ACTIVITY -
From the first line to the last, repeat the data exactly and drop the pictures.

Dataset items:
*** Block opens ***

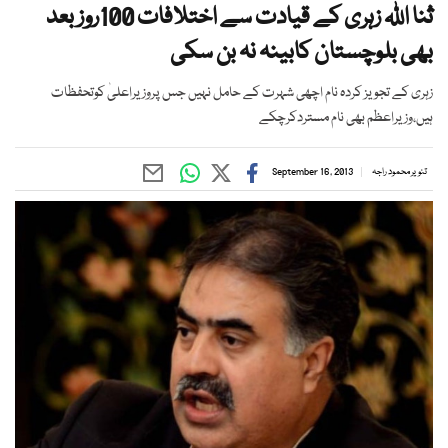
ثنا اللہ زہری کے قیادت سے اختلافات 100روز بعد
بھی بلوچستان کابینہ نہ بن سکی
زہری کے تجویز کردہ نام اچھی شہرت کے حامل نہیں جس پروزیراعلیٰ کوتحفظات
ہیں،وزیراعظم بھی نام مستردکرچکے
تنویر محمود راجہ
September 16, 2013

*** Block closes ***

OUTPUT -
ثنا اللہ زہری کے قیادت سے اختلافات 100روز بعد
بھی بلوچستان کابینہ نہ بن سکی
زہری کے تجویز کردہ نام اچھی شہرت کے حامل نہیں جس پروزیراعلیٰ کوتحفظات
ہیں،وزیراعظم بھی نام مستردکرچکے
تنویر محمود راجہ
September 16, 2013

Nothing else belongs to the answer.